The protestant argues in this case that Chapter 64, Note 4(a), HTSUS, precludes CBP from considering the decorative beads that are attached to the plastic upper of the sandal. However, that note is meant to preclude ornamentation from the calculation of the external surface area of the upper (ESAU). This note does not impact the meaning of the term “zori”. In this case, there is no issue regarding the ESAU of the footwear, the only issue is whether or not the product is described by the term “zori”. Since this product is not a zori, as explained above, Note 4(a) is inapplicable.

The protestant also asserts that since this provision is an eo nomine provision, it includes all types of the named product. We agree with the protestant that this is an eo nomine provision, however, as noted above, this product does not meet the definition of a zori since it has several plastic beads that are attached to the upper.

Lastly, the protestant contends that NY G83186, dated October 26, 2000, classified a similar item as a zori. However, the ruling letter does not provide sufficient facts necessary for us to make a determination on whether the classification analysis for that ruling and the subject merchandise are similar. More specifically, we cannot tell from the ruling whether or not the flowers would be considered loosely attached appurtenances. In addition, because of the events of September 11, 2001 we are unable to review the file for this ruling. Therefore, we cannot determine if the ruling is controlling in this instance.

Since no other subheading within heading 6402, HTSUS, describes the subject merchandise, it falls to the basket subheading and is most specifically described by subheading 6402.99.31, HTSUS. This classification is consistent with NY L83628, dated April 14, 2005 and NY G82901, dated November 13, 2000.

HOLDING:

By application of GRIs 1 and 6, the subject merchandise is classified in subheading 6402.99.31, HTSUS, which provides for “[o]ther footwear with outer soles and uppers of rubber or plastics: [o]ther footwear: [o]ther: [o]ther: [h]aving uppers of which over 90 percent of the external surface area (including any accessories or reinforcements such as those mentioned in note 4(a) to this chapter) is rubber or plastics (except footwear having a foxing or a foxing-like band applied or molded at the sole and overlapping the upper and except footwear designed to be worn over, or in lieu of, other footwear as a protection against water, oil, grease or chemicals or cold or inclement weather): [o]ther: [o]ther…” The 2007 column one, general rate of duty, is 6% ad valorem.
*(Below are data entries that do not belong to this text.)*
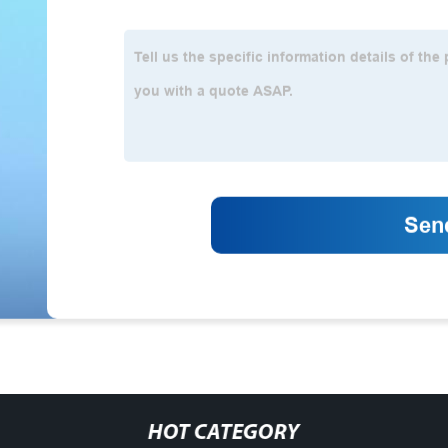
HOT CATEGORY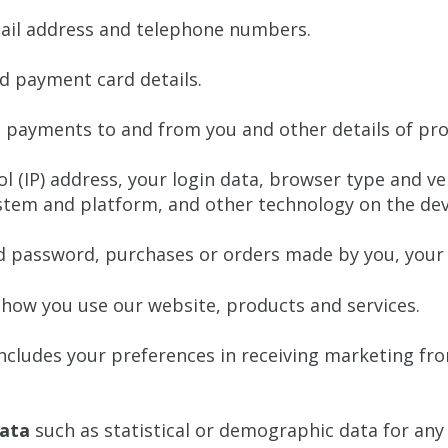
ail address and telephone numbers.
d payment card details.
t payments to and from you and other details of pro
l (IP) address, your login data, browser type and ve
stem and platform, and other technology on the devi
 password, purchases or orders made by you, your 
how you use our website, products and services.
ncludes your preferences in receiving marketing fro
ata
such as statistical or demographic data for an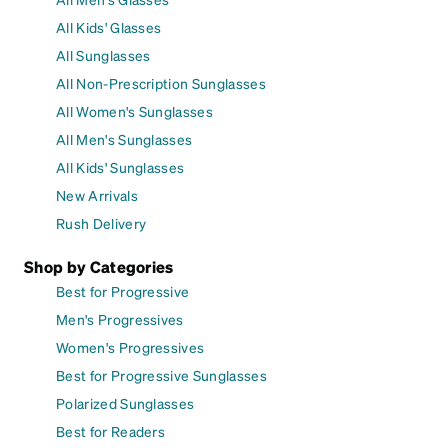
All Kids' Glasses
All Sunglasses
All Non-Prescription Sunglasses
All Women's Sunglasses
All Men's Sunglasses
All Kids' Sunglasses
New Arrivals
Rush Delivery
Shop by Categories
Best for Progressive
Men's Progressives
Women's Progressives
Best for Progressive Sunglasses
Polarized Sunglasses
Best for Readers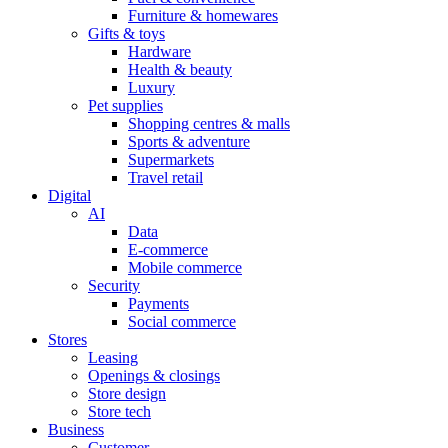
Furniture & homewares
Gifts & toys
Hardware
Health & beauty
Luxury
Pet supplies
Shopping centres & malls
Sports & adventure
Supermarkets
Travel retail
Digital
AI
Data
E-commerce
Mobile commerce
Security
Payments
Social commerce
Stores
Leasing
Openings & closings
Store design
Store tech
Business
Customer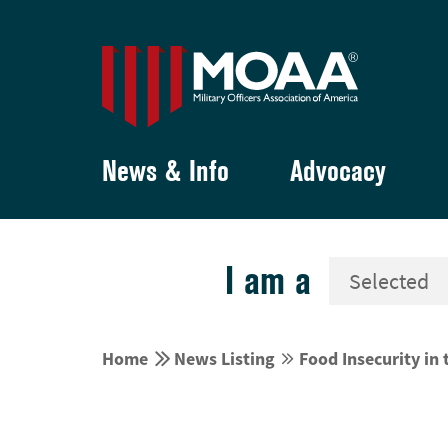
News & Info
Advocacy
I am a


Home
News Listing
Food Insecurity in

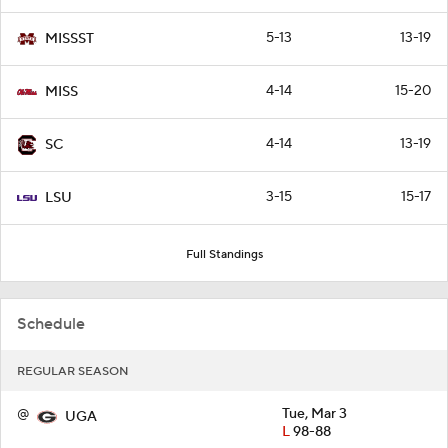
5-13
13-19
MISSST
4-14
15-20
MISS
4-14
13-19
SC
3-15
15-17
LSU
Full Standings
Schedule
REGULAR SEASON
@
Tue, Mar 3
UGA
L
98-88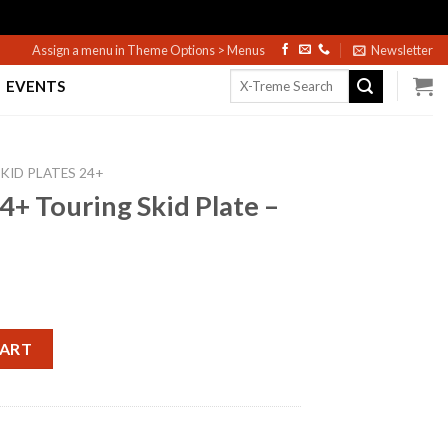
Assign a menu in Theme Options > Menus
Newsletter
Search
EVENTS
for:
KID PLATES 24+
4+ Touring Skid Plate –
d Plate - Black quantity
CART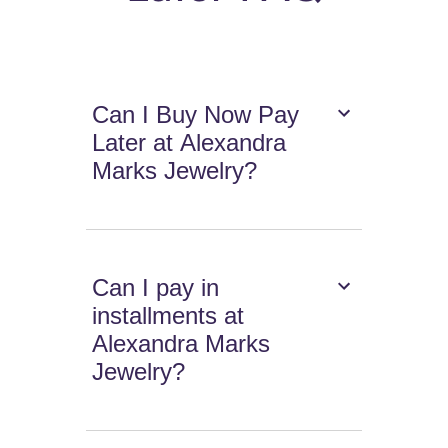
Can I Buy Now Pay
Later at Alexandra
Marks Jewelry?
Can I pay in
installments at
Alexandra Marks
Jewelry?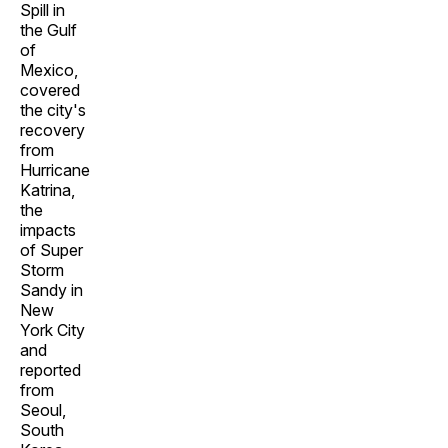
Spill in
the Gulf
of
Mexico,
covered
the city's
recovery
from
Hurricane
Katrina,
the
impacts
of Super
Storm
Sandy in
New
York City
and
reported
from
Seoul,
South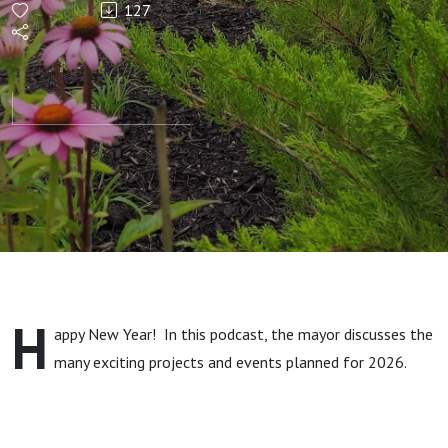
127
H
appy New Year! In this podcast, the mayor discusses the
many exciting projects and events planned for 2026.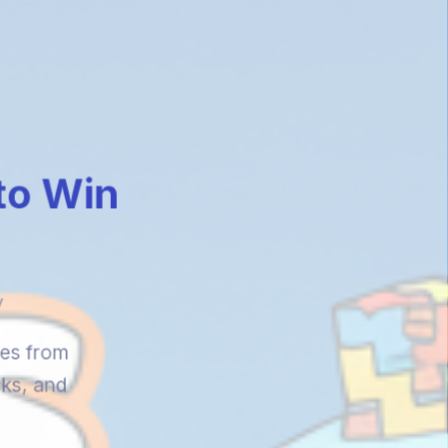
 to Win
y
ies from
cks, and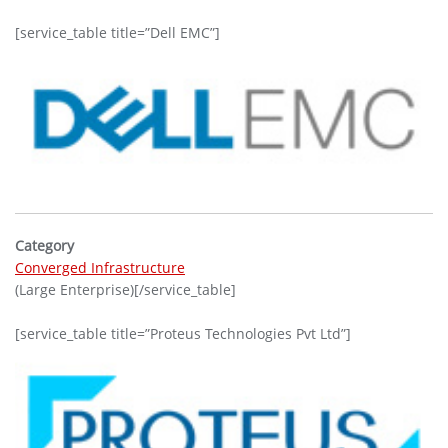
[service_table title=”Dell EMC”]
Category
Converged Infrastructure
(Large Enterprise)[/service_table]
[service_table title=”Proteus Technologies Pvt Ltd”]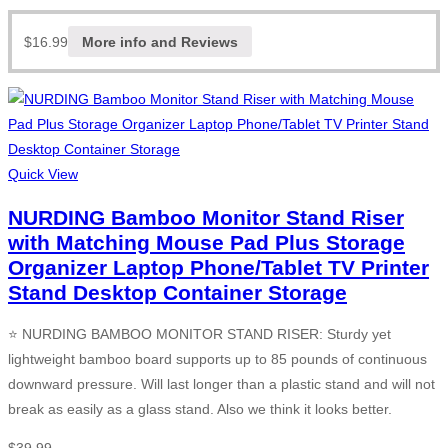
$
16.99
More info and Reviews
Quick View
NURDING Bamboo Monitor Stand Riser
with Matching Mouse Pad Plus Storage
Organizer Laptop Phone/Tablet TV Printer
Stand Desktop Container Storage
⭐ NURDING BAMBOO MONITOR STAND RISER: Sturdy yet
lightweight bamboo board supports up to 85 pounds of continuous
downward pressure. Will last longer than a plastic stand and will not
break as easily as a glass stand. Also we think it looks better.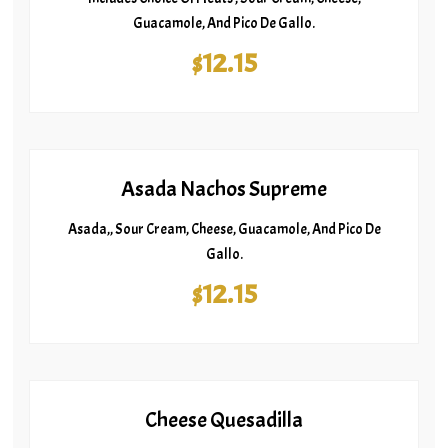
Guacamole, And Pico De Gallo.
$12.15
Asada Nachos Supreme
Asada,, Sour Cream, Cheese, Guacamole, And Pico De
Gallo.
$12.15
Cheese Quesadilla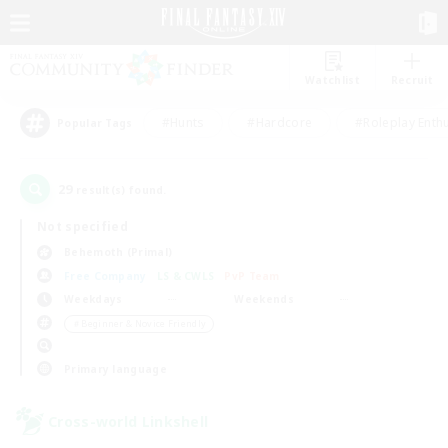
Watchlist
Recruit
#Hunts
#Hardcore
#Roleplay Enth
Popular Tags
29
result(s) found.
Not specified
Behemoth (Primal)
Free Company
LS & CWLS
PvP Team
Weekdays
Weekends
＃Beginner & Novice Friendly
Primary language
Cross-world Linkshell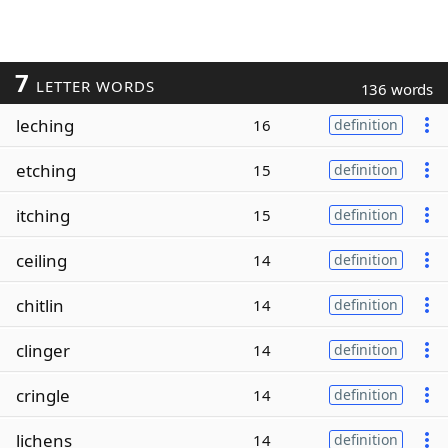
7
LETTER WORDS
136 words
leching
16
definition
etching
15
definition
itching
15
definition
ceiling
14
definition
chitlin
14
definition
clinger
14
definition
cringle
14
definition
lichens
14
definition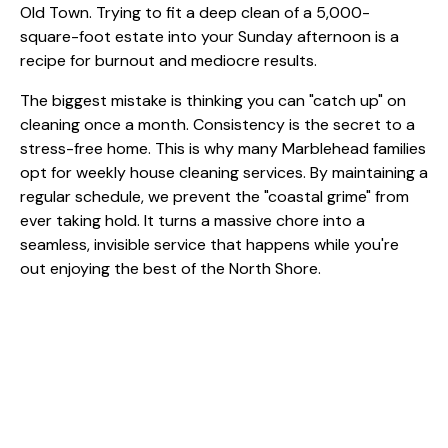
The biggest mistake is thinking you can "catch up" on
cleaning once a month. Consistency is the secret to a
stress-free home. This is why many Marblehead families
opt for
weekly house cleaning services
. By maintaining a
regular schedule, we prevent the "coastal grime" from
ever taking hold. It turns a massive chore into a
seamless, invisible service that happens while you're
out enjoying the best of the North Shore.
6. Hiring "A Cleaner" Instead of a
Team
When you own a large property, hiring a solo individual
can be a mistake. A single person, no matter how hard-
working, can only do so much in an eight-hour day.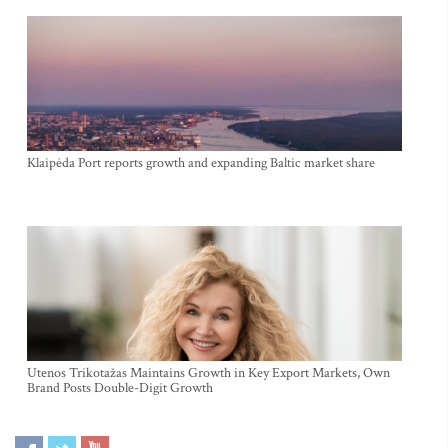
Klaipėda Port reports growth and expanding Baltic market share
Utenos Trikotažas Maintains Growth in Key Export Markets, Own
Brand Posts Double-Digit Growth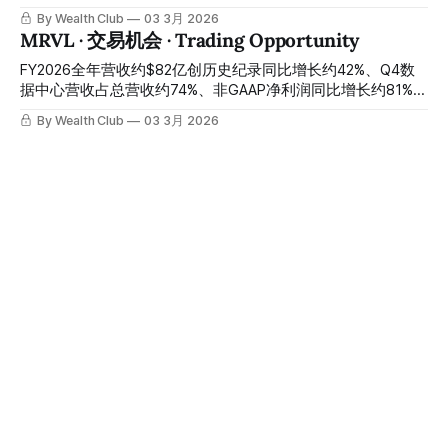
式开启 Q4 revenue approximately $367 million up
15%、Scorpio X系列量产正式启动、全球23位分析师零个卖
By Wealth Club
03 3月 2026
approximately 83% year-over-year, full-year revenue
出评级——AI数据中心连接芯片唯一垂直整合平台，股价从财
MRVL · 交易机会 · Trading Opportunity
approximately $1.27 billion, Insights data licensing growth
报前高位大幅回落至今天约$109：CFO离职与Amazon认股权
rate approximately 70%, net revenue
证引发的短期情绪冲击，正在制造一个以折价买入同一家公司
FY2026全年营收约$82亿创历史纪录同比增长约42%、Q4数
的关键窗口 Q4 revenue approximately $270 million up
据中心营收占总营收约74%、非GAAP净利润同比增长约81%、
approximately 92% year-over-year beating expectations,
FY2026设计赢单创历史纪录、管理层承诺FY2027每季度营收
By Wealth Club
03 3月 2026
full-year 2025 revenue approximately $850 million up
增速逐季加速、Q1指引超华尔街预期约6%、收购两家公司打
CRWD · 交易机会 · Trading Opportunity
approximately 115% year-over-year, Q1 2026 guidance
通光子互联完整产品栈——股价从52周高点约$113大幅回落
significantly exceeding Wall Street
约34%至约$75：市场用客户集中度的结构性担忧折价出售了
史上最强网络安全财报在昨晚发布：Q4净新增ARR约$3.3亿创
定制AI芯片与光电互联两条最不可替代的AI基础设施轨道，财
历史纪录同比增长约47%、FY2026年度净新增ARR首突约$10
报催化剂即将到来，今天是关键建仓窗口 FY2026 full-year
亿、FY2027全年营收指引约23%至24%增速、Q1管道同比增
By Wealth Club
03 3月 2026
revenue approximately $8.2 billion setting a historical
长约49%——市场因指引未能令人震惊盘后重挫约9%：AI安全
TSM ·交易机会· Trading Opportunity
record up approximately 42% year-over-year, Q4 data
操作系统王者的最大财报错杀窗口，正在今天开启 The
centre revenue approximately 74% of total revenue, non-
historically strongest cybersecurity earnings released last
Q4营收约$337亿超指引上限、毛利率约62%创历史纪录、
GAAP net profit up approximately 81% year-
night: Q4 net new ARR approximately $330 million setting a
FY2025全年营收约$1224亿同比增长约36%创历史纪录、全年
historical record up approximately 47% year-over-year,
净利润约$554亿同比增长约46%创历史纪录、Q1指引同比增
By Wealth Club
03 3月 2026
FY2026 annual net new ARR breaking through approximately
长约38%、AI加速器营收五年CAGR目标上调至约55%至59%、
ASTS· 交易机会 · Trading Opportunity
$1 billion for the
公司整体五年营收CAGR上调至约25%、股息同比增长约28%
——美国与以色列对伊朗军事行动引发全球科技板块情绪性抛
Q4营收约$5400万同比增长逾2700%超预期约38%、全年
售、TSM单日下跌约5.5%至约$345:台积电没有一座晶圆厂位
2025营收约$7000万达指引上限、约$39亿流动性支撑全年发
于中东、没有任何供货合同与伊朗挂钩、AI加速器订单积压在
射计划、约$12亿合同收入承诺已锁定、BlueBird 7三月即将发
By Wealth Club
02 3月 2026
昨天没有减少一片——距2月月营收公告仅数天、距Q1财报仅
射——今天约$76：EPS略超预期亏损幅度与运营成本环比上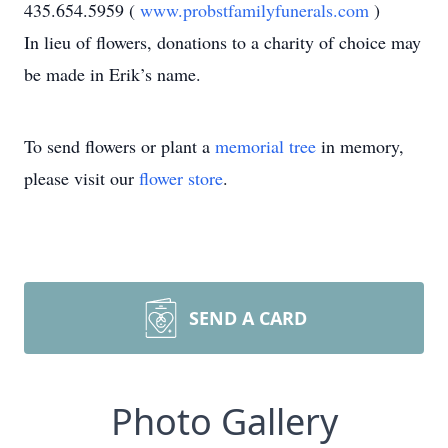
435.654.5959 (
www.probstfamilyfunerals.com
)
In lieu of flowers, donations to a charity of choice may
be made in Erik’s name.
To send flowers or plant a
memorial tree
in memory,
please visit our
flower store
.
SEND A CARD
Photo Gallery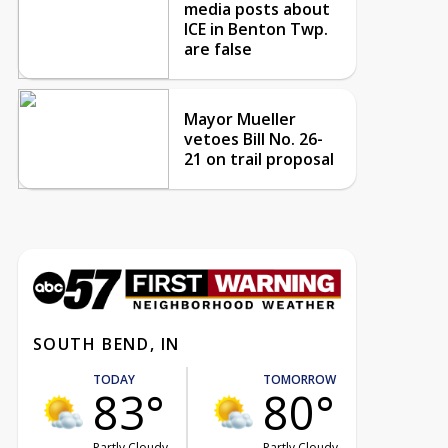
media posts about
ICE in Benton Twp.
are false
Mayor Mueller
vetoes Bill No. 26-
21 on trail proposal
SOUTH BEND, IN
TODAY
TOMORROW
83°
80°
Partly Cloudy
Partly Cloudy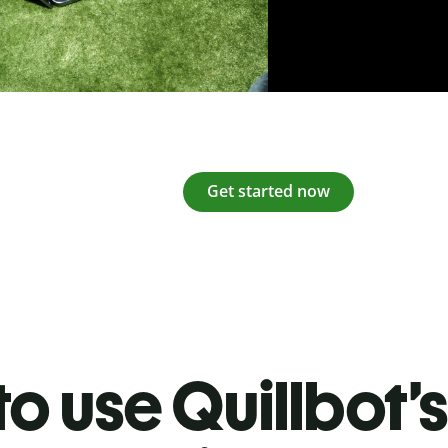
Get started now
o use Quillbot’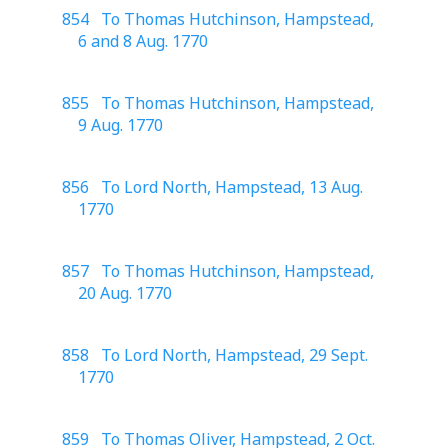
854 To Thomas Hutchinson, Hampstead,
6 and 8 Aug. 1770
855 To Thomas Hutchinson, Hampstead,
9 Aug. 1770
856 To Lord North, Hampstead, 13 Aug.
1770
857 To Thomas Hutchinson, Hampstead,
20 Aug. 1770
858 To Lord North, Hampstead, 29 Sept.
1770
859 To Thomas Oliver, Hampstead, 2 Oct.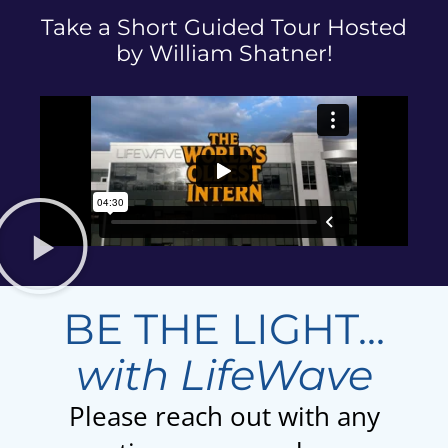
Take a Short Guided Tour Hosted
by William Shatner!
BE THE LIGHT...
with LifeWave
Please reach out with any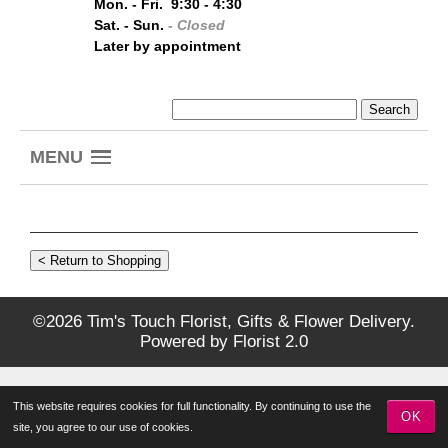
Mon. - Fri. 9:30 - 4:30
Sat. - Sun.
- Closed
Later by appointment
MENU
©2026 Tim's Touch Florist, Gifts & Flower Delivery.
Powered by
Florist 2.0
This website requires cookies for full functionality. By continuing to use the
OK
site, you agree to our use of cookies.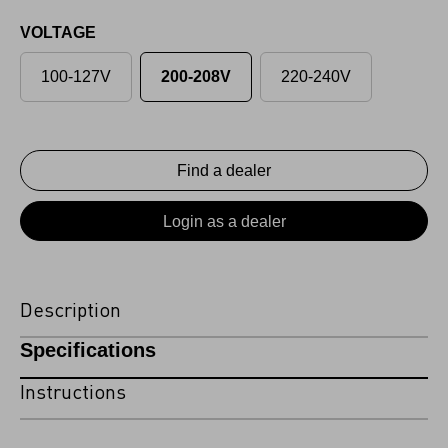
VOLTAGE
100-127V
200-208V
220-240V
Find a dealer
Login as a dealer
Description
Specifications
Instructions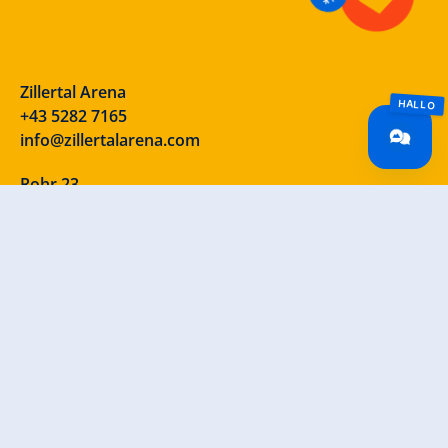
Zillertal Arena
+43 5282 7165
info@zillertalarena.com
Rohr 23
A-6280 Zell am Ziller
Österreich
Our social media channels – take a look!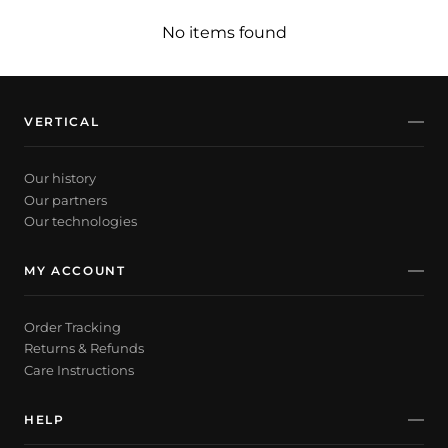
No items found
VERTICAL
Our history
Our partners
Our technologies
MY ACCOUNT
Order Tracking
Returns & Refunds
Care Instructions
HELP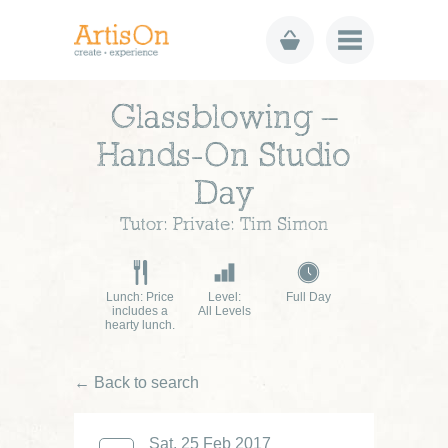
Glassblowing –
Hands-On Studio
Day
Tutor: Private: Tim Simon
Lunch: Price
Level:
Full Day
includes a
All Levels
hearty lunch.
← Back to search
Sat, 25 Feb 2017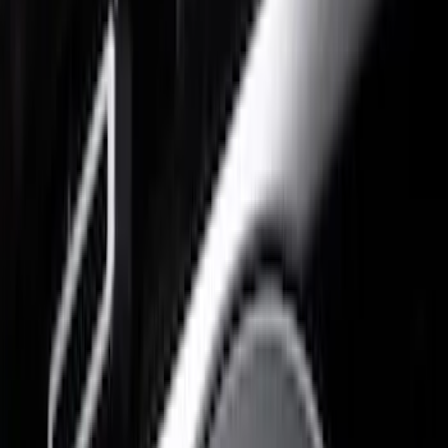
Putco
(
10
)
Ford Performance
(
9
)
Air Design
(
5
)
Husky Liners
(
3
)
Price
Apply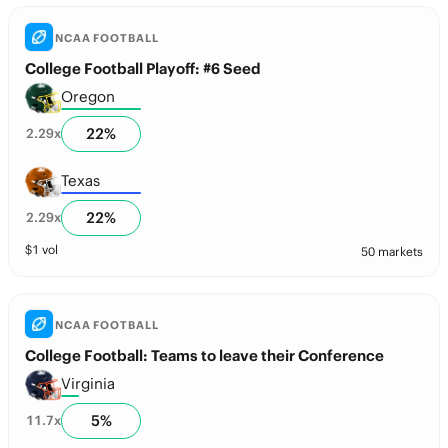
NCAA FOOTBALL
College Football Playoff: #6 Seed
Oregon
22
%
2.29
x
Texas
22
%
2.29
x
$
1
vol
50 markets
NCAA FOOTBALL
College Football: Teams to leave their Conference
Virginia
5
%
11.7
x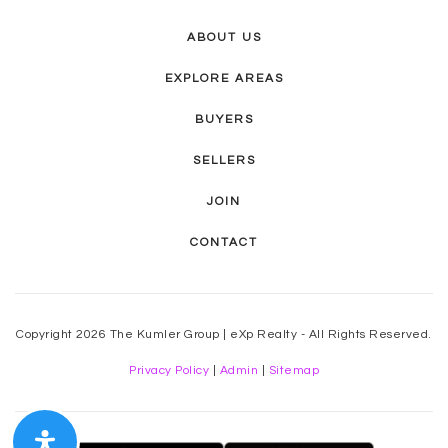
ABOUT US
EXPLORE AREAS
BUYERS
SELLERS
JOIN
CONTACT
Copyright 2026 The Kumler Group | eXp Realty - All Rights Reserved.
Privacy Policy
|
Admin
|
Sitemap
You are instructed to DENY the protest in full. In accordance with Sections IV and VI of the CBP Protest/Petition Processing Handbook (HB 3500-08A, December 2007, pp. 24 and 26), you are to mail this decision, together with the CBP Form 19, to the protestant no later than 60 days from the date of this letter. Any reliquidation of the entry or entries in accordance with the decision must be accomplished prior to mailing the decision.

Sixty days from the date of the decision, the Office International Trade, Regulations and Rulings, will make the decision available to CBP personnel, and to the public on the CBP Home Page on the World Wide Web at www.CBP.gov, by means of the Freedom of Information Act, and other methods of public distribution.